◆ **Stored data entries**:

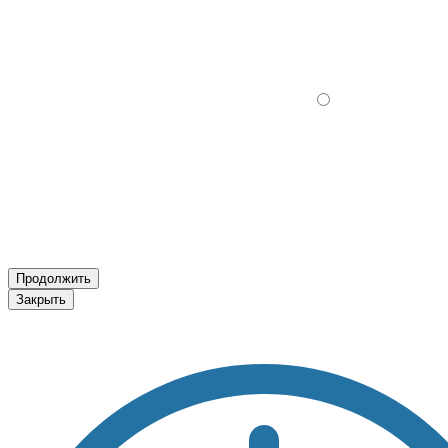
Продолжить
Закрыть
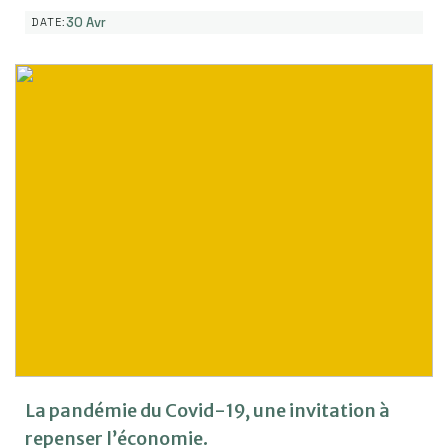
30 Avr
DATE:
La pandémie du Covid-19, une invitation à
repenser l’économie.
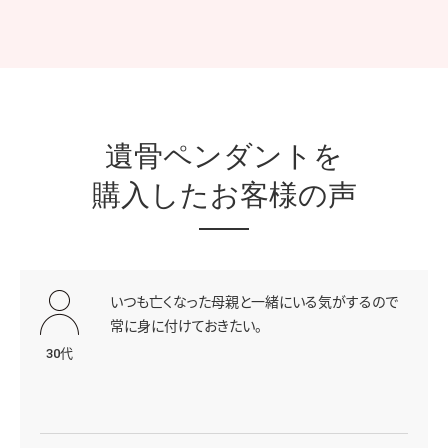
遺骨ペンダントを
購入したお客様の声
いつも亡くなった母親と一緒にいる気がするので
常に身に付けておきたい。
30代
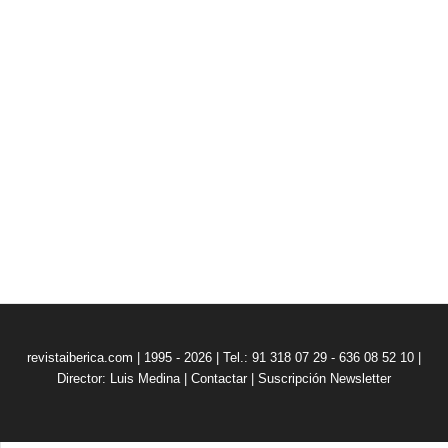
revistaiberica.com | 1995 - 2026 | Tel.: 91 318 07 29 - 636 08 52 10 |
Director: Luis Medina
|
Contactar
|
Suscripción Newsletter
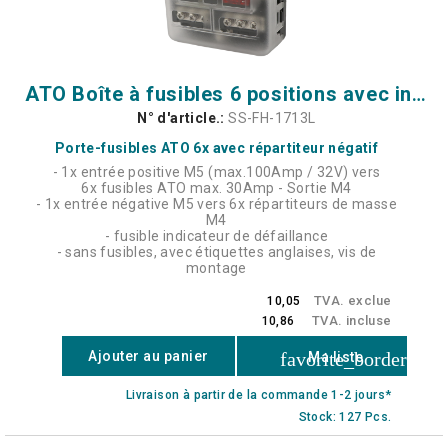
ATO Boîte à fusibles 6 positions avec indicateur de panne LED
N° d'article.:
SS-FH-1713L
Porte-fusibles ATO 6x avec répartiteur négatif
- 1x entrée positive M5 (max.100Amp / 32V) vers
6x fusibles ATO max. 30Amp - Sortie M4
- 1x entrée négative M5 vers 6x répartiteurs de masse
M4
- fusible indicateur de défaillance
- sans fusibles, avec étiquettes anglaises, vis de
montage
TVA. exclue
10,05
TVA. incluse
10,86
favorite_border
Ajouter au panier
Ma liste
Livraison à partir de la commande 1-2 jours*
Stock: 127 Pcs.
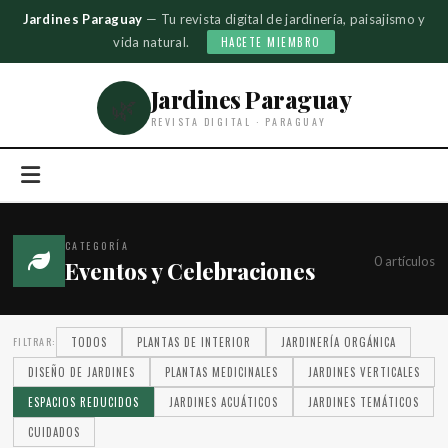
Jardines Paraguay
— Tu revista digital de jardinería, paisajismo y
vida natural.
HACETE MIEMBRO
Jardines Paraguay
🌿
REVISTA DIGITAL · PARAGUAY
CATEGORÍA
0 artículos
Eventos y Celebraciones
FILTRAR:
TODOS
PLANTAS DE INTERIOR
JARDINERÍA ORGÁNICA
DISEÑO DE JARDINES
PLANTAS MEDICINALES
JARDINES VERTICALES
ESPACIOS REDUCIDOS
JARDINES ACUÁTICOS
JARDINES TEMÁTICOS
CUIDADOS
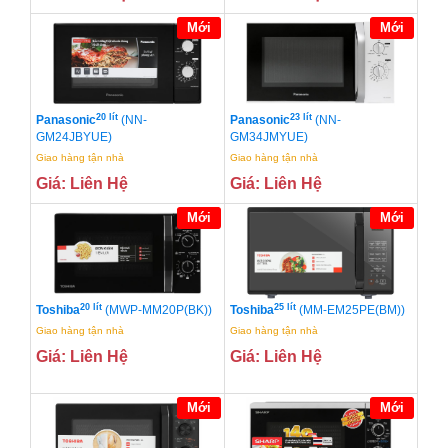
Mới
Mới
20 lít
23 lít
Panasonic
(NN-
Panasonic
(NN-
GM24JBYUE)
GM34JMYUE)
Giao hàng tận nhà
Giao hàng tận nhà
Giá: Liên Hệ
Giá: Liên Hệ
Mới
Mới
20 lít
25 lít
Toshiba
(MWP-MM20P(BK))
Toshiba
(MM-EM25PE(BM))
Giao hàng tận nhà
Giao hàng tận nhà
Giá: Liên Hệ
Giá: Liên Hệ
Mới
Mới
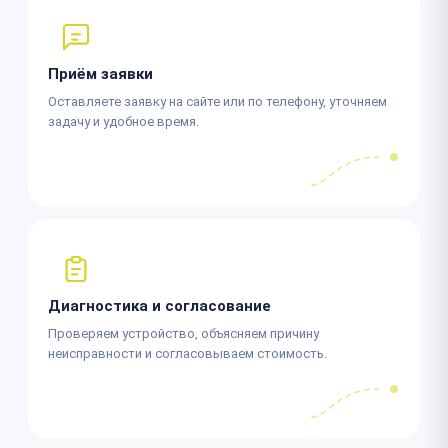
Приём заявки
Оставляете заявку на сайте или по телефону, уточняем
задачу и удобное время.
Диагностика и согласование
Проверяем устройство, объясняем причину
неисправности и согласовываем стоимость.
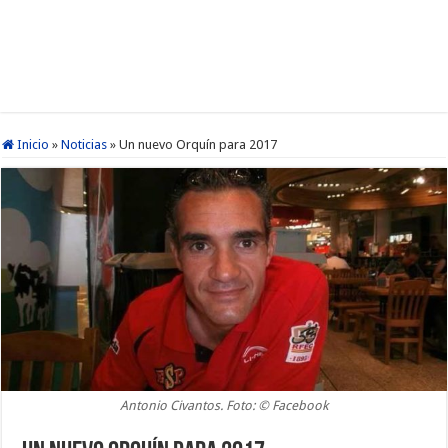
Inicio
»
Noticias
»
Un nuevo Orquín para 2017
Antonio Civantos. Foto: © Facebook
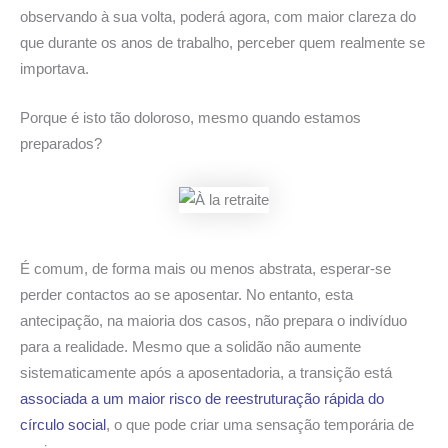
observando à sua volta, poderá agora, com maior clareza do
que durante os anos de trabalho, perceber quem realmente se
importava.
Porque é isto tão doloroso, mesmo quando estamos
preparados?
É comum, de forma mais ou menos abstrata, esperar-se
perder contactos ao se aposentar. No entanto, esta
antecipação, na maioria dos casos, não prepara o indivíduo
para a realidade. Mesmo que a solidão não aumente
sistematicamente após a aposentadoria, a transição está
associada a um maior risco de reestruturação rápida do
círculo social
, o que pode criar uma sensação temporária de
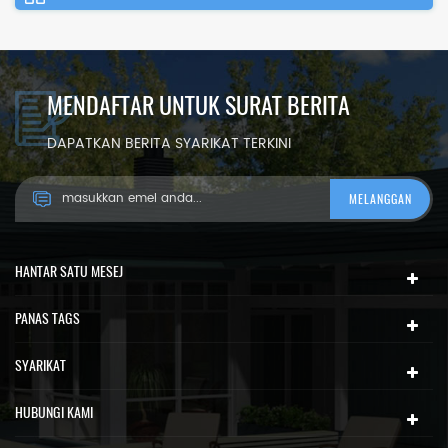
MENDAFTAR UNTUK SURAT BERITA
DAPATKAN BERITA SYARIKAT TERKINI
HANTAR SATU MESEJ
PANAS TAGS
SYARIKAT
HUBUNGI KAMI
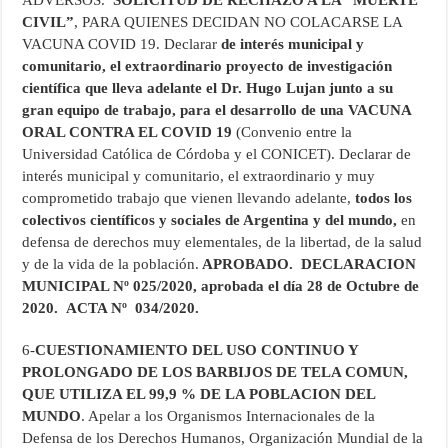
ADVERSOS.
SOLICITUD DE
RECHAZO A LA “MUERTE
CIVIL”
, PARA QUIENES DECIDAN NO COLACARSE LA
VACUNA COVID 19. Declarar
de interés municipal y
comunitario, el extraordinario
proyecto de investigación
científica que lleva adelante el Dr. Hugo Lujan junto a su
gran equipo de trabajo, para el desarrollo de una VACUNA
ORAL CONTRA EL COVID 19
(Convenio entre la
Universidad Católica de Córdoba y el CONICET). Declarar de
interés municipal y comunitario, el extraordinario y muy
comprometido trabajo que vienen llevando adelante,
todos los
colectivos científicos y sociales de Argentina y del mundo,
en
defensa de derechos muy elementales, de la libertad, de la salud
y de la vida de la población.
APROBADO. DECLARACION
MUNICIPAL Nº 025/2020, aprobada el día 28 de Octubre de
2020. ACTA Nº 034/2020.
6-
CUESTIONAMIENTO DEL USO CONTINUO Y
PROLONGADO DE LOS
BARBIJOS DE TELA COMUN,
QUE UTILIZA EL 99,9 % DE LA POBLACION DEL
MUNDO
. Apelar a los Organismos Internacionales de la
Defensa de los Derechos Humanos, Organización Mundial de la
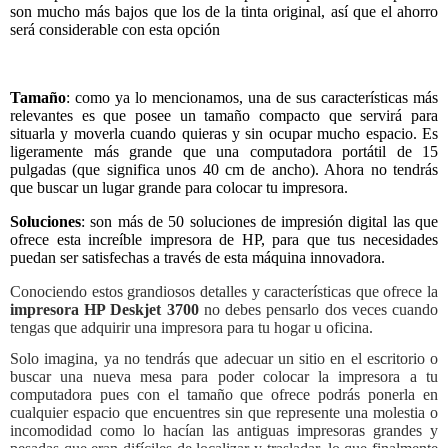
son mucho más bajos que los de la tinta original, así que el ahorro
será considerable con esta opción
Tamaño
: como ya lo mencionamos, una de sus características más
relevantes es que posee un tamaño compacto que servirá para
situarla y moverla cuando quieras y sin ocupar mucho espacio. Es
ligeramente más grande que una computadora portátil de 15
pulgadas (que significa unos 40 cm de ancho). Ahora no tendrás
que buscar un lugar grande para colocar tu impresora.
Soluciones
: son más de 50 soluciones de impresión digital las que
ofrece esta increíble impresora de HP, para que tus necesidades
puedan ser satisfechas a través de esta máquina innovadora.
Conociendo estos grandiosos detalles y características que ofrece la
impresora HP Deskjet 3700
no debes pensarlo dos veces cuando
tengas que adquirir una impresora para tu hogar u oficina.
Solo imagina, ya no tendrás que adecuar un sitio en el escritorio o
buscar una nueva mesa para poder colocar la impresora a tu
computadora pues con el tamaño que ofrece podrás ponerla en
cualquier espacio que encuentres sin que represente una molestia o
incomodidad como lo hacían las antiguas impresoras grandes y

◆ **TASK DIRECTIONS**: Each entry above must be restated word for word; the pictures stay out of the copy.

◆ **RESPONSE**:
Продолжить
Закрыть
30 Avr
DATE:
La pandémie du Covid-19, une invitation à
repenser l’économie.
遺骨ペンダントを
購入したお客様の声
いつも亡くなった母親と一緒にいる気がするので
常に身に付けておきたい。
30代
revistaiberica.com | 1995 - 2026 | Tel.: 91 318 07 29 - 636 08 52 10 |
Director: Luis Medina
|
Contactar
|
Suscripción Newsletter
ATO Boîte à fusibles 6 positions avec indicateur de panne LED
N° d'article.:
SS-FH-1713L
Porte-fusibles ATO 6x avec répartiteur négatif
- 1x entrée positive M5 (max.100Amp / 32V) vers
6x fusibles ATO max. 30Amp - Sortie M4
- 1x entrée négative M5 vers 6x répartiteurs de masse
M4
- fusible indicateur de défaillance
- sans fusibles, avec étiquettes anglaises, vis de
montage
TVA. exclue
10,05
TVA. incluse
10,86
favorite_border
Ajouter au panier
Ma liste
Livraison à partir de la commande 1-2 jours*
Stock: 127 Pcs.
Jardines Paraguay
— Tu revista digital de jardinería, paisajismo y
vida natural.
HACETE MIEMBRO
Jardines Paraguay
🌿
REVISTA DIGITAL · PARAGUAY
CATEGORÍA
0 artículos
Eventos y Celebraciones
FILTRAR:
TODOS
PLANTAS DE INTERIOR
JARDINERÍA ORGÁNICA
DISEÑO DE JARDINES
PLANTAS MEDICINALES
JARDINES VERTICALES
ESPACIOS REDUCIDOS
JARDINES ACUÁTICOS
JARDINES TEMÁTICOS
CUIDADOS
Mới
Mới
20 lít
23 lít
Panasonic
(NN-
Panasonic
(NN-
GM24JBYUE)
GM34JMYUE)
Giao hàng tận nhà
Giao hàng tận nhà
Giá: Liên Hệ
Giá: Liên Hệ
Mới
Mới
20 lít
25 lít
Toshiba
(MWP-MM20P(BK))
Toshiba
(MM-EM25PE(BM))
Giao hàng tận nhà
Giao hàng tận nhà
Giá: Liên Hệ
Giá: Liên Hệ
Mới
Mới
Приём заявки
Оставляете заявку на сайте или по телефону, уточняем
задачу и удобное время.
Диагностика и согласование
Проверяем устройство, объясняем причину
неисправности и согласовываем стоимость.
Inicio
»
Noticias
»
Un nuevo Orquín para 2017
Antonio Civantos. Foto: © Facebook
observando à sua volta, poderá agora, com maior clareza do
que durante os anos de trabalho, perceber quem realmente se
importava.
Porque é isto tão doloroso, mesmo quando estamos
preparados?
É comum, de forma mais ou menos abstrata, esperar-se
perder contactos ao se aposentar. No entanto, esta
antecipação, na maioria dos casos, não prepara o indivíduo
para a realidade. Mesmo que a solidão não aumente
sistematicamente após a aposentadoria, a transição está
associada a um maior risco de reestruturação rápida do
círculo social
, o que pode criar uma sensação temporária de
MENDAFTAR UNTUK SURAT BERITA
DAPATKAN BERITA SYARIKAT TERKINI
HANTAR SATU MESEJ
PANAS TAGS
SYARIKAT
HUBUNGI KAMI
ADVERSOS.
SOLICITUD DE
RECHAZO A LA “MUERTE
CIVIL”
, PARA QUIENES DECIDAN NO COLACARSE LA
VACUNA COVID 19. Declarar
de interés municipal y
comunitario, el extraordinario
proyecto de investigación
científica que lleva adelante el Dr. Hugo Lujan junto a su
gran equipo de trabajo, para el desarrollo de una VACUNA
ORAL CONTRA EL COVID 19
(Convenio entre la
Universidad Católica de Córdoba y el CONICET). Declarar de
interés municipal y comunitario, el extraordinario y muy
comprometido trabajo que vienen llevando adelante,
todos los
colectivos científicos y sociales de Argentina y del mundo,
en
defensa de derechos muy elementales, de la libertad, de la salud
y de la vida de la población.
APROBADO. DECLARACION
MUNICIPAL Nº 025/2020, aprobada el día 28 de Octubre de
2020. ACTA Nº 034/2020.
6-
CUESTIONAMIENTO DEL USO CONTINUO Y
PROLONGADO DE LOS
BARBIJOS DE TELA COMUN,
QUE UTILIZA EL 99,9 % DE LA POBLACION DEL
MUNDO
. Apelar a los Organismos Internacionales de la
Defensa de los Derechos Humanos, Organización Mundial de la
son mucho más bajos que los de la tinta original, así que el ahorro
será considerable con esta opción
Tamaño
: como ya lo mencionamos, una de sus características más
relevantes es que posee un tamaño compacto que servirá para
situarla y moverla cuando quieras y sin ocupar mucho espacio. Es
ligeramente más grande que una computadora portátil de 15
pulgadas (que significa unos 40 cm de ancho). Ahora no tendrás
que buscar un lugar grande para colocar tu impresora.
Soluciones
: son más de 50 soluciones de impresión digital las que
ofrece esta increíble impresora de HP, para que tus necesidades
puedan ser satisfechas a través de esta máquina innovadora.
Conociendo estos grandiosos detalles y características que ofrece la
impresora HP Deskjet 3700
no debes pensarlo dos veces cuando
tengas que adquirir una impresora para tu hogar u oficina.
Solo imagina, ya no tendrás que adecuar un sitio en el escritorio o
buscar una nueva mesa para poder colocar la impresora a tu
computadora pues con el tamaño que ofrece podrás ponerla en
cualquier espacio que encuentres sin que represente una molestia o
incomodidad como lo hacían las antiguas impresoras grandes y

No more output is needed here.